RAW DATA:
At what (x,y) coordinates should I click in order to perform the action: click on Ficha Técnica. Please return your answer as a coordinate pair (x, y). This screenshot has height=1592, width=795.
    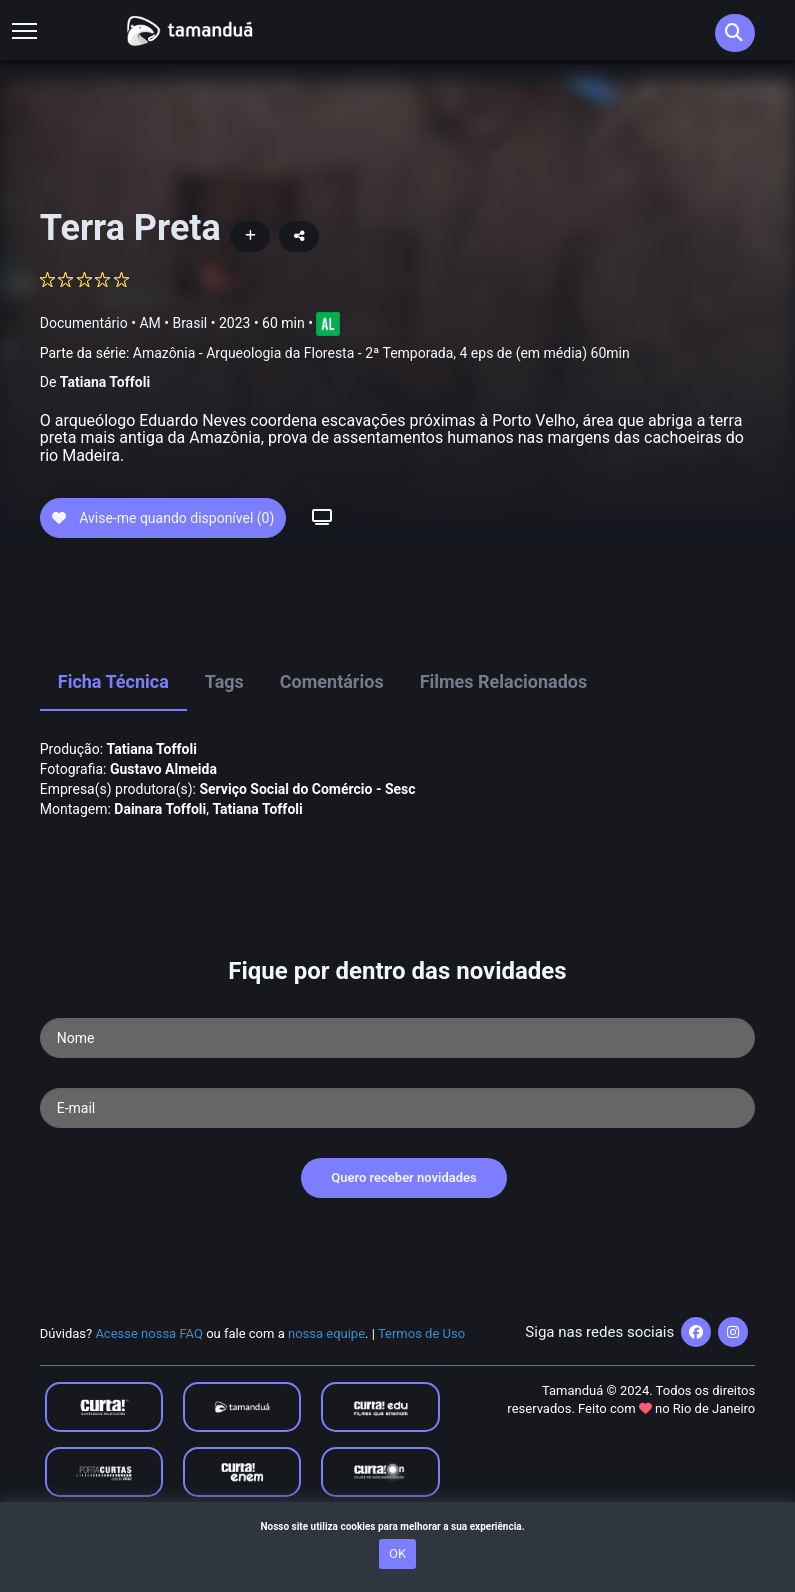
    Looking at the image, I should click on (113, 717).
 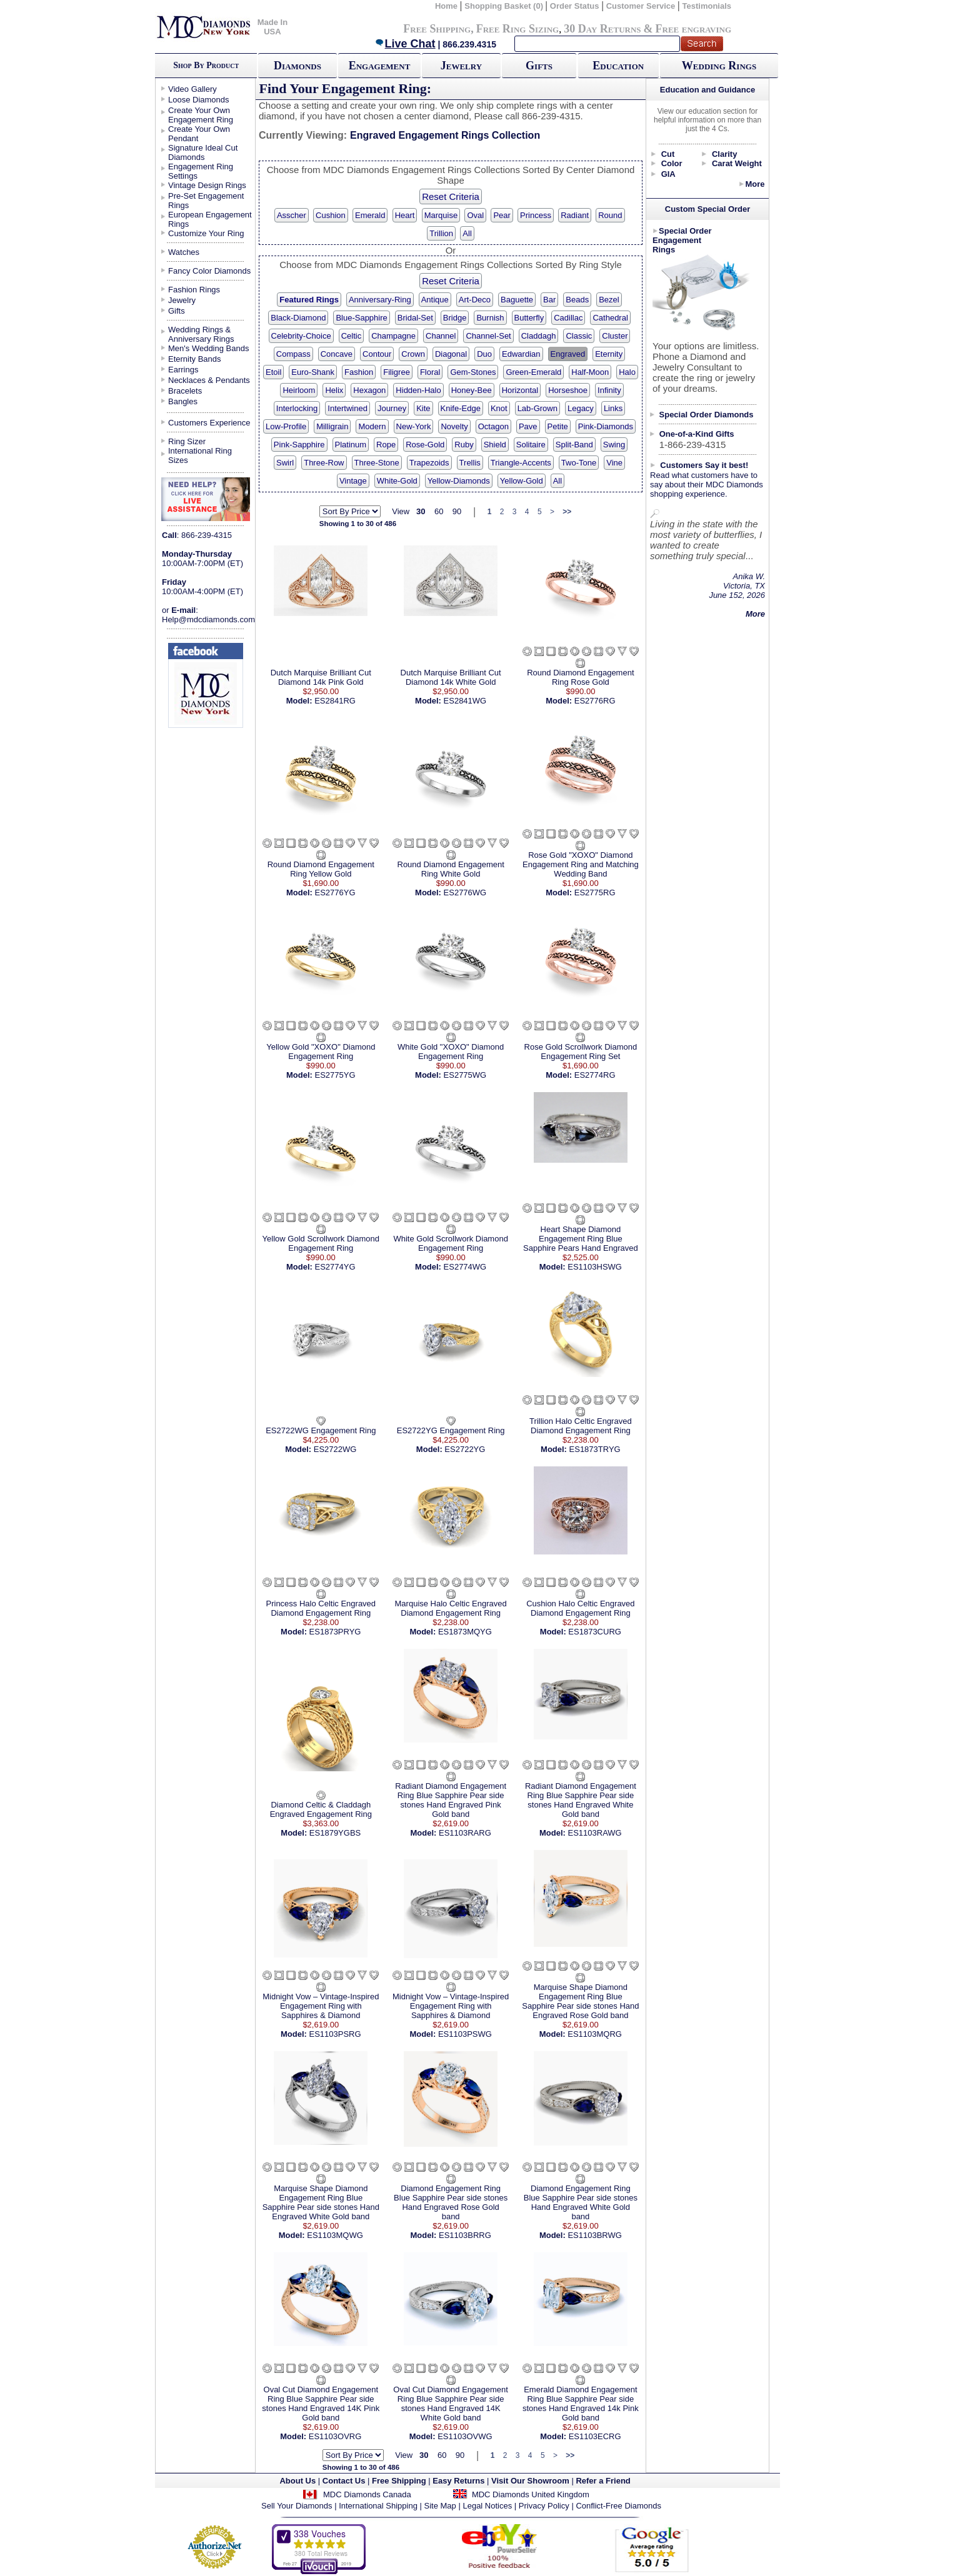 What do you see at coordinates (578, 462) in the screenshot?
I see `Two-Tone` at bounding box center [578, 462].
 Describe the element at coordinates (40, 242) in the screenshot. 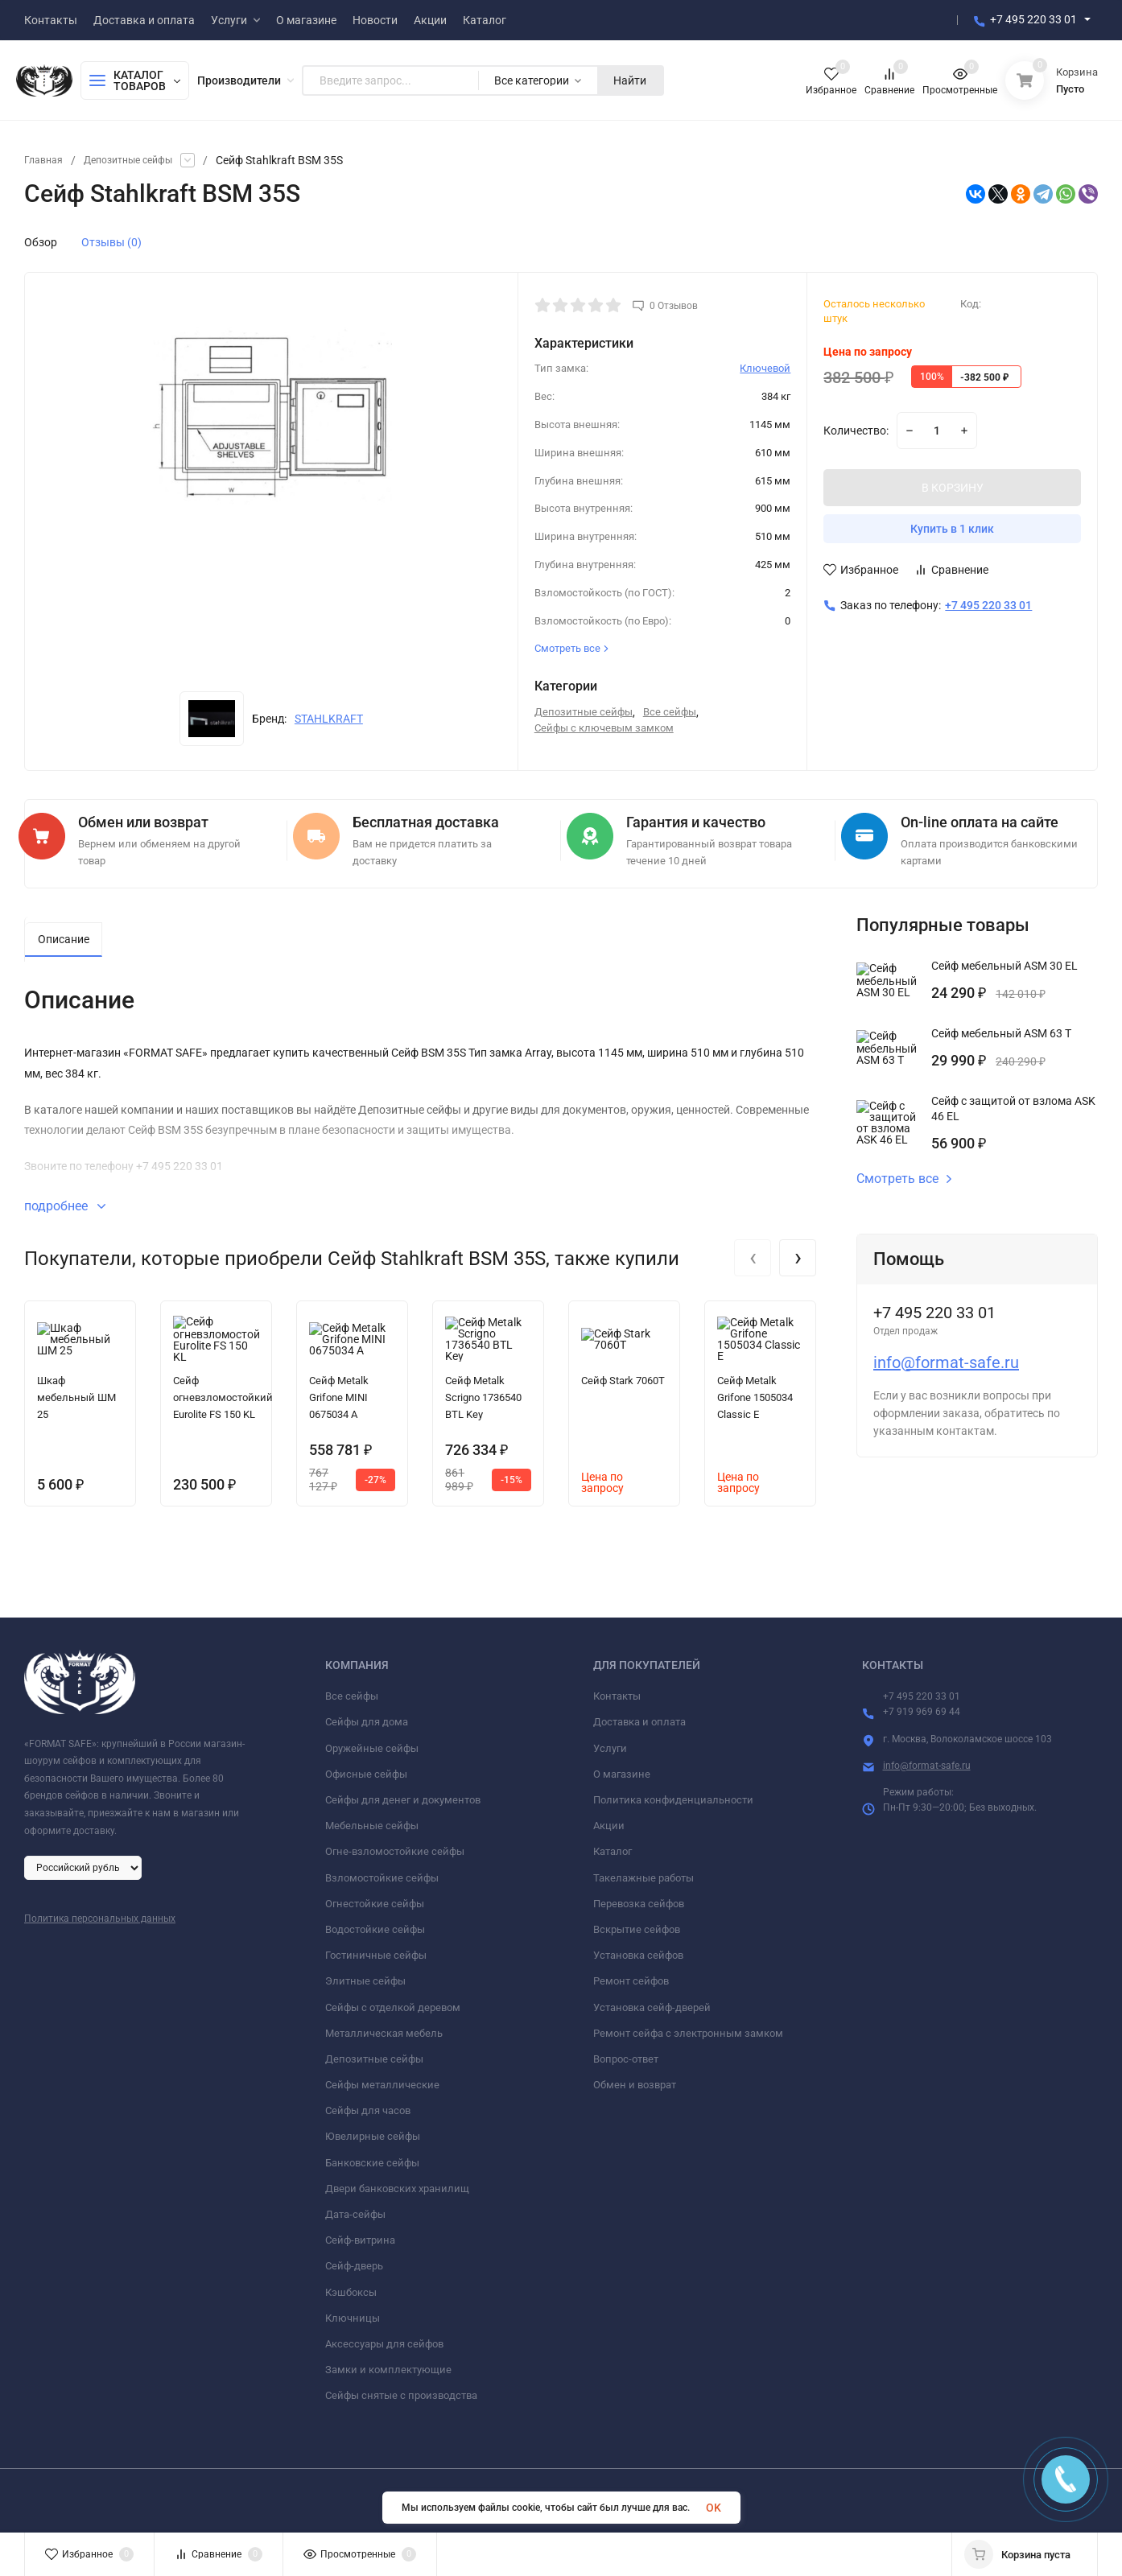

WORK TO BE COMPLETED: Everything in the records goes into your answer exactly, except the pictures.

RESPONSE FOR THIS EXERCISE:
At what (x,y) coordinates should I click in order to perform the action: click on Ficha Técnica. Please return your answer as a coordinate pair (x, y). This screenshot has height=1592, width=795.
    Looking at the image, I should click on (113, 717).
  What do you see at coordinates (578, 462) in the screenshot?
I see `Two-Tone` at bounding box center [578, 462].
 Describe the element at coordinates (40, 242) in the screenshot. 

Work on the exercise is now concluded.